Hüseyin YILMAZ
CELÂLÎ MEDRESESİNDE ÇATLAYAN TECDİD ÇEKİRDEĞİ!
Aşağıdaki satırlar Kutub Yıldızı'ndan. Gözden geçirirken dikkatimi mucib oldu, vesile-i dua olması temennisiyle paylaşmak istedim:
***
Bu hâdiseden birkaç gün sonra Şeyh Celâlî, Molla Said'i ikaz düşüncesiyle, bir derse başlarken;
"Molla Said, bir kitabı bitirmeden başka bir kitaba niçin geçiyorsun? Hiç hoşuma gitmiyor bu!" dedi
Molla Said, havayı gerip hocasıyla sık yaşadığı tartışmalardan birisini daha yaşamamak için gülümsedi. Kış aylarında güneş görmeyen teni iyice açıldığından çehresine bir aydınlık gibi yayılan gülümseyişi ile çok tatlı görünüyordu. Kimsede rastlanmayan gözlerindeki sarsıcı derinlik, gülümsediğinde kaybolup durgun, laciverde çalan ışıltılı bir göl sathına yerini bırakıyordu. Kemerli burnu, etli alt dudağı ve sağlam bir çerçeveye oturtulmuş çehresini tamamlayan siyah saçları ile çekici bir delikanlılığa erken adım atmış gibiydi.

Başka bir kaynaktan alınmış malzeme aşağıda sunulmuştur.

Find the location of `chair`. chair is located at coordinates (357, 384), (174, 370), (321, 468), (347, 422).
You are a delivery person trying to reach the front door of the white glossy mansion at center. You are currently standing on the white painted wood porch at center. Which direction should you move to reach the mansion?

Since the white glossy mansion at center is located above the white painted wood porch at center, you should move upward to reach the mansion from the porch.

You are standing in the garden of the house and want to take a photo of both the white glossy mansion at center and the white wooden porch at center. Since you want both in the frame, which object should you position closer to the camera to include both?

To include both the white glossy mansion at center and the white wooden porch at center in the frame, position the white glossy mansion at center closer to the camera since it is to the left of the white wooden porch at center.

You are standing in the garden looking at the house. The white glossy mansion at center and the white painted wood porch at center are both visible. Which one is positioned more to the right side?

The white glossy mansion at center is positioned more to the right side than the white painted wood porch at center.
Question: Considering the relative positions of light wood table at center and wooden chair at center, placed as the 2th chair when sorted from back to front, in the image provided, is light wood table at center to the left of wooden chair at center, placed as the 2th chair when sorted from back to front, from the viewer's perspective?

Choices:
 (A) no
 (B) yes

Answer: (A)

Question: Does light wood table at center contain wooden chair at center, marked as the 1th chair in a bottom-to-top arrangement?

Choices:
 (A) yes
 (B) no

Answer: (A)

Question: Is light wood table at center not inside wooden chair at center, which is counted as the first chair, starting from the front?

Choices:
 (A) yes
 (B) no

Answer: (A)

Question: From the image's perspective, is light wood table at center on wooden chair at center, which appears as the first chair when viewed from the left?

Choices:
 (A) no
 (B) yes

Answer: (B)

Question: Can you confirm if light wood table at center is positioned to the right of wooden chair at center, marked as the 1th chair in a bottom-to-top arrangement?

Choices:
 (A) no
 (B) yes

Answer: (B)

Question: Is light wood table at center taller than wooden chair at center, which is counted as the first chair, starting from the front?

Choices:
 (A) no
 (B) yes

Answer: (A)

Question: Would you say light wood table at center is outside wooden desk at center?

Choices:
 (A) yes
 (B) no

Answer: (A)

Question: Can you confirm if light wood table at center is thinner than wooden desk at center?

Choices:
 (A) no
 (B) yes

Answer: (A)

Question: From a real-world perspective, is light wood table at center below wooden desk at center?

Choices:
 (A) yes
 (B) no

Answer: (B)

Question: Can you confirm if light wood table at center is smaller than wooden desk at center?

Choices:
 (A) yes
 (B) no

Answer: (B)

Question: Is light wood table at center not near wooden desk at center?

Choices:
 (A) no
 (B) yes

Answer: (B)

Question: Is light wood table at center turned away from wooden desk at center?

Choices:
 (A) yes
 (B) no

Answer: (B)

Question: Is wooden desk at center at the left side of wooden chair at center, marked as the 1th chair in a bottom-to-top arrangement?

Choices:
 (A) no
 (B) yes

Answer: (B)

"Efendim!" dedi. " Bu kadar kitabı okuyup anlamaya muktedir değilim. Ancak, bu kitaplar birer mücevherat kutusudur. Anahtarları da sizdedir. Sizden sadece şu kutuların içinde nelerin olduğunu göstermenizi rica ediyorum. Kitapların neden bahsettiklerini öğrensem kâfidir. Sonra tabiatıma muvafık olanlara çalışırım."

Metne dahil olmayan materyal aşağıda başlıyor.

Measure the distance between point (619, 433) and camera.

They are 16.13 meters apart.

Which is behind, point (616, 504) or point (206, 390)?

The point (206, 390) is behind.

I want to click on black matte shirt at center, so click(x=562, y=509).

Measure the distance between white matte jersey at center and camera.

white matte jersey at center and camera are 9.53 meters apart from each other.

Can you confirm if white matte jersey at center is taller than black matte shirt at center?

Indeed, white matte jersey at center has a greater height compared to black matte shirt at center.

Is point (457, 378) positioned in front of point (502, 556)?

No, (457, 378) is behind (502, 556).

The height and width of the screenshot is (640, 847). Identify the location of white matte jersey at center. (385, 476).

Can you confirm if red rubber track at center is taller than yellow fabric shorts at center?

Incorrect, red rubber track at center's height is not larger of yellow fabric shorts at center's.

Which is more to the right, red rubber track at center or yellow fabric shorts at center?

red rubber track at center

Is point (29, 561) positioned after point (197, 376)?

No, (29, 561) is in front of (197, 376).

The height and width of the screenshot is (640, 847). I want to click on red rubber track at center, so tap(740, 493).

Bir müddettir Molla Said'e kızmak, Molla Celâlî'nin içinden gelmiyordu. Hem bir işe yaramadığını fark etmiş, hem de Said'in herhangi bir talebe olmadığını kabullenmişti. Yine de göstermelik de olsa sol kaşını çatarak,
"Peki hangi ilim tabiatınıza muvafık geliyor? dedi.

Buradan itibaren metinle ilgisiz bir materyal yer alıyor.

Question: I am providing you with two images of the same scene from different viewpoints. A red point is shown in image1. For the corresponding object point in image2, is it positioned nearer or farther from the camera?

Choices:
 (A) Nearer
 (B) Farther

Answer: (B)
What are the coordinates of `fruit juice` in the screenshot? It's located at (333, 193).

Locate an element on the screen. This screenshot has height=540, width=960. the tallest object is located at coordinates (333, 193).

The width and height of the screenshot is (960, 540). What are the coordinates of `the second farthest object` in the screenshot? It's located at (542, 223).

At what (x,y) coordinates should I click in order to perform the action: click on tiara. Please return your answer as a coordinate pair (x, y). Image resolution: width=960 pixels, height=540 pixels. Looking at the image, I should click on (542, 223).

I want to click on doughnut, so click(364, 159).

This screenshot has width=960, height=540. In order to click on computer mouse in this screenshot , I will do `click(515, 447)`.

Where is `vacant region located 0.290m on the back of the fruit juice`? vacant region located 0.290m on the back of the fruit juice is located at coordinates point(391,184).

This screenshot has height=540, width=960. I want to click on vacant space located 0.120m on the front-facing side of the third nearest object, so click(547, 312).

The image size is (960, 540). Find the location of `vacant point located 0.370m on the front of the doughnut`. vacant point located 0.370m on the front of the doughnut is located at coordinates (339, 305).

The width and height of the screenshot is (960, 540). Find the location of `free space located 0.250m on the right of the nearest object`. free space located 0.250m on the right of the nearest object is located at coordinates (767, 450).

Molla Said, bir ân düşündükten sonra,
"Bu ilimleri birbirinden ayıramıyorum. Ya hepsini biliyorum veyahut hiç birisini bilmiyorum!" dedi.
Maksadı, asırlardır Osmanlı eyaletlerinin tamamı gibi, Kürdistan medreselerinde de kök salmış olan şerh, haşiye ve tekrarlarla ömür törpüsü vaziyeti almış olup her talebenin yirmi yılını götüren tahsil tarzına itiraz etmekti. Bir yenilik olmazsa medreselerin sonunun yakın olduğunu düşünüyordu. Aradığını hiçbir medresede bulamayışının temel sebebinin bu usandırıcı, upuzun, neticesi zayıf tahsil tarzı olduğunun farkında idi. Birbirinin tekrar ve şerhinden ibaret, yeni bir şey söylemeyen, geçmiş asırların rüyalarını sayıklayan bu eski kitablarla bir yere varılamayacağını çoktan fark etmiş, kendince bir çıkış kapısı arıyor, doğru bir yola girmek veya büsbütün yeni bir yol açmak istiyordu.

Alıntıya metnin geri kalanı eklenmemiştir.